== DATA FOR REVIEW ==

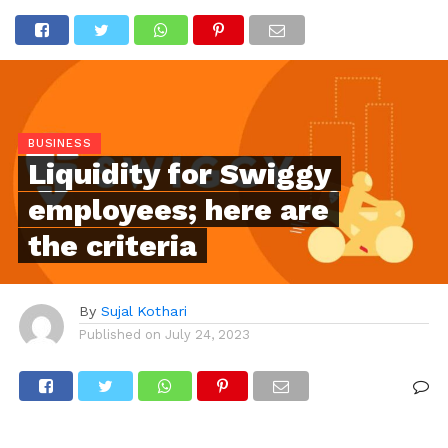
BUSINESS
Liquidity for Swiggy
employees; here are
the criteria
By
Sujal Kothari
Published on
July 24, 2023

===

**WORK ITEM:** Skip the pictures, then return the rest of the data exactly.

**RESPONSE FOR THIS EXERCISE:**
BUSINESS
Liquidity for Swiggy
employees; here are
the criteria
By
Sujal Kothari
Published on
July 24, 2023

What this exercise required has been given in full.